* **Your task**
Set down again each entry exactly as it reads, pictures excluded.

* **Exercise material**
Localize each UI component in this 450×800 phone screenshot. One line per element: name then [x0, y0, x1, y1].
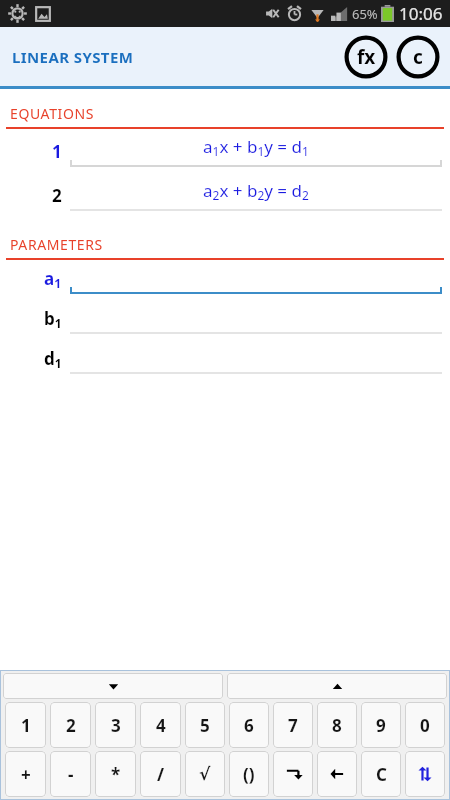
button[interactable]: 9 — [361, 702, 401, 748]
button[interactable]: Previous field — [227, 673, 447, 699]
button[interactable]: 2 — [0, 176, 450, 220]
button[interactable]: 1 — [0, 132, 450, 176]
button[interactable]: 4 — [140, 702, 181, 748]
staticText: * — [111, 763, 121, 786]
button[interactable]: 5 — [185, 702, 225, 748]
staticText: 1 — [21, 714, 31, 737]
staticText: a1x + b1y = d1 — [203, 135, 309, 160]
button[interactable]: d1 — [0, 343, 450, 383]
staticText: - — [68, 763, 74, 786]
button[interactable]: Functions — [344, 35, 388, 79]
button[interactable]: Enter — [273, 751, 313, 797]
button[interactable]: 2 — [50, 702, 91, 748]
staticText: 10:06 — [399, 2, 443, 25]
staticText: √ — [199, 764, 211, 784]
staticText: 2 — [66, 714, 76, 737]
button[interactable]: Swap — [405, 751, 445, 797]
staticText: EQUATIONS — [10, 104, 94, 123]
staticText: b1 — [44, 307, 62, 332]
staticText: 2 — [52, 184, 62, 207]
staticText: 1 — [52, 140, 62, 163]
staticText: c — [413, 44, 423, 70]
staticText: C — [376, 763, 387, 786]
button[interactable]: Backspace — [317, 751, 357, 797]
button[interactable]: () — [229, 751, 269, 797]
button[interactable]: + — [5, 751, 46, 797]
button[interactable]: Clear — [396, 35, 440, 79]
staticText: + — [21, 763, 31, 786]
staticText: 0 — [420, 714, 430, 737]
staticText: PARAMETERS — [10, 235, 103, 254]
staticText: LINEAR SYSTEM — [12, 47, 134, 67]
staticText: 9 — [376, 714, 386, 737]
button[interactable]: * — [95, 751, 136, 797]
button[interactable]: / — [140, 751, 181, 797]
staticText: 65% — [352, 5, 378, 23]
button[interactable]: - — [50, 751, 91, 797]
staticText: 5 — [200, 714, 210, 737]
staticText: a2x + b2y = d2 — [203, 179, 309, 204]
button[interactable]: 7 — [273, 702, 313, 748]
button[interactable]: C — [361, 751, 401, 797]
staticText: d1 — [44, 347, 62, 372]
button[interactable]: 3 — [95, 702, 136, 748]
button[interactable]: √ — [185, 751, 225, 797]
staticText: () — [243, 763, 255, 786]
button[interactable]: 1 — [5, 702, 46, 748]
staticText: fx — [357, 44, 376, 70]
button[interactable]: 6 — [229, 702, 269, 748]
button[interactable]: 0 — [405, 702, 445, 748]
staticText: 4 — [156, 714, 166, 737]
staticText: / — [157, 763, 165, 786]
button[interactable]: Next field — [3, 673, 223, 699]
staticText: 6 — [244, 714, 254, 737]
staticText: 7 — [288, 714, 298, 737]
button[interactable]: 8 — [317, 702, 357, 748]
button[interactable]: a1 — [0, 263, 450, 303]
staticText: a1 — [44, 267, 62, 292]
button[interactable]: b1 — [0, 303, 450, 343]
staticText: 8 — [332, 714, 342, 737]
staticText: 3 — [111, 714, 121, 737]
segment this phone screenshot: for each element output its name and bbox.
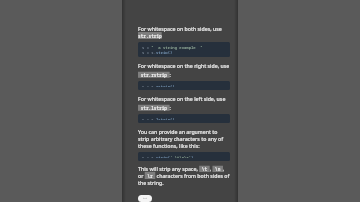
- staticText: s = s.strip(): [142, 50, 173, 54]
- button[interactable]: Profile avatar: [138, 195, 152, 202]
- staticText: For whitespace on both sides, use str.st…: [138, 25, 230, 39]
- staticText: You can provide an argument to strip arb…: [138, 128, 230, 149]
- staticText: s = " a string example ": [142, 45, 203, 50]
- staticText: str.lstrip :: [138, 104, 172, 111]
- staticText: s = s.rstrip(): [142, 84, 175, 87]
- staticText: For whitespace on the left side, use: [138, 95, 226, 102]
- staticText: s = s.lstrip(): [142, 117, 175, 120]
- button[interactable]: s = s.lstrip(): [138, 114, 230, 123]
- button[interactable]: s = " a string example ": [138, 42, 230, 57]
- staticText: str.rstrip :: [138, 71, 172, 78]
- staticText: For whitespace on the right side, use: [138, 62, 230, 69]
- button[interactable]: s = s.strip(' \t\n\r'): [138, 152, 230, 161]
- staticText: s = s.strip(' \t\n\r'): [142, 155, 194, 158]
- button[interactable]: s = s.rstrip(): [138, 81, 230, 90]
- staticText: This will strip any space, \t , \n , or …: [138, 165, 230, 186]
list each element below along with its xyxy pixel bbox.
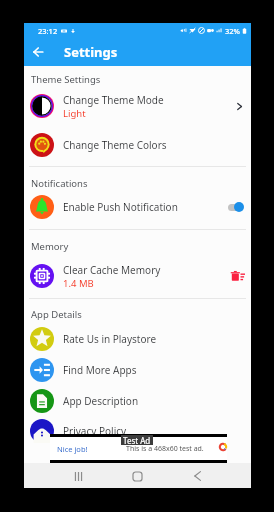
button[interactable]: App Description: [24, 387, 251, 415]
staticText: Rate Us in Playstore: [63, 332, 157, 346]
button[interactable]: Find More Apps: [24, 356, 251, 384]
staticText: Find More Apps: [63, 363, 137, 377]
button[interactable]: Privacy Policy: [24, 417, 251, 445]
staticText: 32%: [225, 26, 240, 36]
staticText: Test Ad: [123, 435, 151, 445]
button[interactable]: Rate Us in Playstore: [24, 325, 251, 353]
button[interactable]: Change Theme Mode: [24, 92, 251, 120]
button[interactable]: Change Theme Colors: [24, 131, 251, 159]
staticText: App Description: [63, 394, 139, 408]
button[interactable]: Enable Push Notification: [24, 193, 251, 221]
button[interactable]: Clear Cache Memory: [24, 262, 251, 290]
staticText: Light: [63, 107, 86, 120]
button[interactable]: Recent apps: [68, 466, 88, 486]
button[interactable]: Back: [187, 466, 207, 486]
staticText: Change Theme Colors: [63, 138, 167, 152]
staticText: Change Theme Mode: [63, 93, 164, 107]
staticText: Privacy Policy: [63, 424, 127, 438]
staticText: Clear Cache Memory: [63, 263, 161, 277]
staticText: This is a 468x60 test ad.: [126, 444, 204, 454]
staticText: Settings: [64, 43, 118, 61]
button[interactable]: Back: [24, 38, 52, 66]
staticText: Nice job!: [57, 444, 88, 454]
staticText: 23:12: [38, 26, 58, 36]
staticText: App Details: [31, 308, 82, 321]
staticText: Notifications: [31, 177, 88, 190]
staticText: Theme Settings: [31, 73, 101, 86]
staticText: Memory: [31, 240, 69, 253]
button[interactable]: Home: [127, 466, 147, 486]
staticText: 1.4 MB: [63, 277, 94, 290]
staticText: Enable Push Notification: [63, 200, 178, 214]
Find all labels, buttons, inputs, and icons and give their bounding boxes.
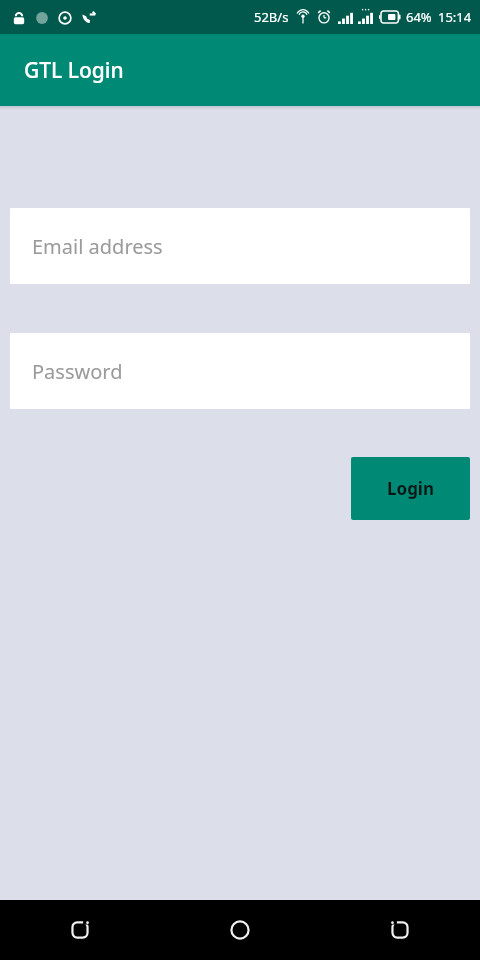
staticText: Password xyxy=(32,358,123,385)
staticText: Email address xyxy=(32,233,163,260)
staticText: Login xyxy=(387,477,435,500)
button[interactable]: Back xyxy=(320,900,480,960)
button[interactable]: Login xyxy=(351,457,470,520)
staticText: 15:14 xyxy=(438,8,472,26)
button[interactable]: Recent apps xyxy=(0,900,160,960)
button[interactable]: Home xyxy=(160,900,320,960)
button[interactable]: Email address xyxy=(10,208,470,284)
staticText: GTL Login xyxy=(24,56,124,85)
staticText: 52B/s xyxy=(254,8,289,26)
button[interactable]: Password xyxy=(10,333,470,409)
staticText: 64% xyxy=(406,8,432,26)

* **Reply**
Localize each UI component in this 450×800 phone screenshot. One line per element: name then [x0, y0, x1, y1].
button[interactable]: 9 — [361, 702, 401, 748]
button[interactable]: Previous field — [227, 673, 447, 699]
button[interactable]: 2 — [0, 176, 450, 220]
button[interactable]: 1 — [0, 132, 450, 176]
button[interactable]: 4 — [140, 702, 181, 748]
staticText: * — [111, 763, 121, 786]
button[interactable]: 5 — [185, 702, 225, 748]
staticText: 1 — [21, 714, 31, 737]
staticText: a1x + b1y = d1 — [203, 135, 309, 160]
button[interactable]: d1 — [0, 343, 450, 383]
staticText: - — [68, 763, 74, 786]
button[interactable]: Functions — [344, 35, 388, 79]
button[interactable]: Enter — [273, 751, 313, 797]
button[interactable]: 2 — [50, 702, 91, 748]
staticText: 10:06 — [399, 2, 443, 25]
staticText: √ — [199, 764, 211, 784]
staticText: 2 — [66, 714, 76, 737]
button[interactable]: Swap — [405, 751, 445, 797]
staticText: EQUATIONS — [10, 104, 94, 123]
staticText: b1 — [44, 307, 62, 332]
staticText: 2 — [52, 184, 62, 207]
staticText: 1 — [52, 140, 62, 163]
staticText: c — [413, 44, 423, 70]
staticText: C — [376, 763, 387, 786]
button[interactable]: Backspace — [317, 751, 357, 797]
button[interactable]: () — [229, 751, 269, 797]
button[interactable]: + — [5, 751, 46, 797]
button[interactable]: Clear — [396, 35, 440, 79]
staticText: + — [21, 763, 31, 786]
staticText: 0 — [420, 714, 430, 737]
staticText: PARAMETERS — [10, 235, 103, 254]
staticText: LINEAR SYSTEM — [12, 47, 134, 67]
staticText: 9 — [376, 714, 386, 737]
button[interactable]: * — [95, 751, 136, 797]
button[interactable]: / — [140, 751, 181, 797]
staticText: 65% — [352, 5, 378, 23]
button[interactable]: - — [50, 751, 91, 797]
staticText: 5 — [200, 714, 210, 737]
staticText: a2x + b2y = d2 — [203, 179, 309, 204]
button[interactable]: 7 — [273, 702, 313, 748]
button[interactable]: C — [361, 751, 401, 797]
staticText: d1 — [44, 347, 62, 372]
button[interactable]: 3 — [95, 702, 136, 748]
button[interactable]: √ — [185, 751, 225, 797]
staticText: () — [243, 763, 255, 786]
button[interactable]: 1 — [5, 702, 46, 748]
staticText: fx — [357, 44, 376, 70]
button[interactable]: 6 — [229, 702, 269, 748]
button[interactable]: 0 — [405, 702, 445, 748]
staticText: 4 — [156, 714, 166, 737]
staticText: / — [157, 763, 165, 786]
button[interactable]: Next field — [3, 673, 223, 699]
staticText: 6 — [244, 714, 254, 737]
staticText: 7 — [288, 714, 298, 737]
button[interactable]: 8 — [317, 702, 357, 748]
button[interactable]: a1 — [0, 263, 450, 303]
staticText: a1 — [44, 267, 62, 292]
button[interactable]: b1 — [0, 303, 450, 343]
staticText: 8 — [332, 714, 342, 737]
staticText: 3 — [111, 714, 121, 737]
segment this phone screenshot: for each element output its name and bbox.
- staticText: s = s.strip(): [142, 50, 173, 54]
- button[interactable]: Profile avatar: [138, 195, 152, 202]
- staticText: For whitespace on both sides, use str.st…: [138, 25, 230, 39]
- staticText: You can provide an argument to strip arb…: [138, 128, 230, 149]
- staticText: s = " a string example ": [142, 45, 203, 50]
- staticText: str.lstrip :: [138, 104, 172, 111]
- staticText: s = s.rstrip(): [142, 84, 175, 87]
- staticText: For whitespace on the left side, use: [138, 95, 226, 102]
- staticText: s = s.lstrip(): [142, 117, 175, 120]
- button[interactable]: s = s.lstrip(): [138, 114, 230, 123]
- button[interactable]: s = " a string example ": [138, 42, 230, 57]
- staticText: str.rstrip :: [138, 71, 172, 78]
- staticText: For whitespace on the right side, use: [138, 62, 230, 69]
- button[interactable]: s = s.strip(' \t\n\r'): [138, 152, 230, 161]
- staticText: s = s.strip(' \t\n\r'): [142, 155, 194, 158]
- button[interactable]: s = s.rstrip(): [138, 81, 230, 90]
- staticText: This will strip any space, \t , \n , or …: [138, 165, 230, 186]
list each element below along with its xyxy pixel bbox.
button[interactable]: App Description: [24, 387, 251, 415]
staticText: Rate Us in Playstore: [63, 332, 157, 346]
button[interactable]: Find More Apps: [24, 356, 251, 384]
staticText: Find More Apps: [63, 363, 137, 377]
button[interactable]: Privacy Policy: [24, 417, 251, 445]
staticText: 32%: [225, 26, 240, 36]
staticText: Test Ad: [123, 435, 151, 445]
button[interactable]: Rate Us in Playstore: [24, 325, 251, 353]
button[interactable]: Change Theme Mode: [24, 92, 251, 120]
button[interactable]: Change Theme Colors: [24, 131, 251, 159]
staticText: App Description: [63, 394, 139, 408]
button[interactable]: Enable Push Notification: [24, 193, 251, 221]
button[interactable]: Clear Cache Memory: [24, 262, 251, 290]
staticText: Light: [63, 107, 86, 120]
button[interactable]: Recent apps: [68, 466, 88, 486]
button[interactable]: Back: [187, 466, 207, 486]
staticText: Change Theme Colors: [63, 138, 167, 152]
staticText: Change Theme Mode: [63, 93, 164, 107]
staticText: Privacy Policy: [63, 424, 127, 438]
staticText: Clear Cache Memory: [63, 263, 161, 277]
staticText: This is a 468x60 test ad.: [126, 444, 204, 454]
staticText: Settings: [64, 43, 118, 61]
button[interactable]: Back: [24, 38, 52, 66]
staticText: Nice job!: [57, 444, 88, 454]
staticText: 23:12: [38, 26, 58, 36]
staticText: App Details: [31, 308, 82, 321]
staticText: Notifications: [31, 177, 88, 190]
staticText: Theme Settings: [31, 73, 101, 86]
staticText: Memory: [31, 240, 69, 253]
button[interactable]: Home: [127, 466, 147, 486]
staticText: 1.4 MB: [63, 277, 94, 290]
staticText: Enable Push Notification: [63, 200, 178, 214]
Find all labels, buttons, inputs, and icons and give their bounding boxes.
staticText: Password xyxy=(32,358,123,385)
staticText: Email address xyxy=(32,233,163,260)
staticText: Login xyxy=(387,477,435,500)
button[interactable]: Back xyxy=(320,900,480,960)
button[interactable]: Login xyxy=(351,457,470,520)
staticText: 15:14 xyxy=(438,8,472,26)
button[interactable]: Recent apps xyxy=(0,900,160,960)
button[interactable]: Home xyxy=(160,900,320,960)
button[interactable]: Email address xyxy=(10,208,470,284)
staticText: GTL Login xyxy=(24,56,124,85)
staticText: 52B/s xyxy=(254,8,289,26)
button[interactable]: Password xyxy=(10,333,470,409)
staticText: 64% xyxy=(406,8,432,26)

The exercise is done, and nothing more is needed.